Se me pide que escriba un pequeño preámbulo sobre las fotografías de mi querido amigo Jose Martín-Granizo que podéis ver a continuación. Y, para qué negarlo, no sé qué diantres escribir. Nunca lo he hecho antes y no vienen a mi cabeza frases hechas del tipo “su fotografía visualiza las entradas más iridiscentes del alma humana” o alguna otra del tipo “!una luz que resalta la oscuridad palpitante del sueño escondido más allá del subconsciente”. Así que dejaré para otros mucho más duchos que yo, entrenados en el noble arte de prologar exposiciones, muestras, retrospectivas y demás actos culturales, que escriban, si así lo desean, de su arte y de su técnica. Yo, por mi parte, en la medida de mi limitada capacidad, escribiré sobre la inmensa suerte que tuve de compartir su grata e inteligente compañía, del placer de su constante presencia cada vez que lo requería y de su grandeza en la amistad y la generosidad como artista y como persona.

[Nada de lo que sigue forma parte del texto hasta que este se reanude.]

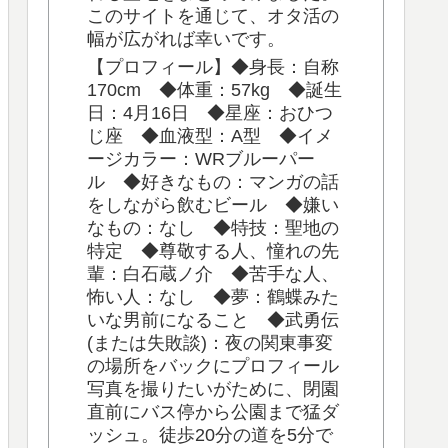
このサイトを通じて、オタ活の
幅が広がれば幸いです。
【プロフィール】◆身長：自称
170cm ◆体重：57kg ◆誕生
日：4月16日 ◆星座：おひつ
じ座 ◆血液型：A型 ◆イメ
ージカラー：WRブルーパー
ル ◆好きなもの：マンガの話
をしながら飲むビール ◆嫌い
なもの：なし ◆特技：聖地の
特定 ◆尊敬する人、憧れの先
輩：白石蔵ノ介 ◆苦手な人、
怖い人：なし ◆夢：鶴蝶みた
いな男前になること ◆武勇伝
(または失敗談)：夜の関東事変
の場所をバックにプロフィール
写真を撮りたいがために、閉園
直前にバス停から公園まで猛ダ
ッシュ。徒歩20分の道を5分で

Siendo primos nos conocíamos desde muy pequeños pero fue en Madrid allá por el año 1988, rondando los veinte años, que nos hicimos muy buenos amigos. Compartimos, junto a otros amigos que recalaron al igual que nosotros en Madrid para estudiar en la Universidad, un interés profundo por la música, el cine, la pintura, la literatura y, en particular, la fotografía. Mientras que en las demás disciplinas actuábamos como meros observadores, era la fotografía la que despertaba una especial dedicación. Por supuesto que nos apasionaba el cine (secuencia de miles de fotografías) pero lo veíamos inalcanzable. En cambio, la fotografía, con aquellas primeras cámaras tomadas prestadas de nuestros padres, nos permitía copiar y transmitir todo lo que mirábamos con verdadero amor en los libros que sacábamos de las bibliotecas o que comprábamos en las tiendas VIPS, lugares con un encanto especial para Jose que las recorría una a una esperando siempre encontrar algún libro de alguno de nuestros fotógrafos preferidos. Estando juntos tomando un café  una de aquellas tardes, recuerdo que compró, a un precio ridículo, un libro de Dianne Arbus y otro de Robert Frank, los dos preciosos, maravillosos. ¡Cuántas veces los ojeamos juntos en el piso de Blasco de Garay!

La vida me llevó a Londres durante unos años en los que le perdí de vista. Al volver de Londres, de vuelta a León, retomamos la relación y continuamos charlando de fotografía y de todo lo demás, porque con Jose se podía hablar de todo siendo como era una persona con una amplia cultura y, sobre todo, muy receptiva y empática hacia el otro. Cuando me tocaba a mi hablar mas de la cuenta le decía en broma que me tenia que cobrar la sesión porque más que un interlocutor parecía él el psiquiatra y yo el paciente de una sesión. Durante estos años llegó la revolución digital al mundo fotográfico y yo me aparté a un lado mientras que el retomó aún con mas fuerza, con mas ganas, la intención de convertirse en lo que durante tantos años habíamos soñado: ser fotógrafo y, a poder ser, vivir de la fotografía.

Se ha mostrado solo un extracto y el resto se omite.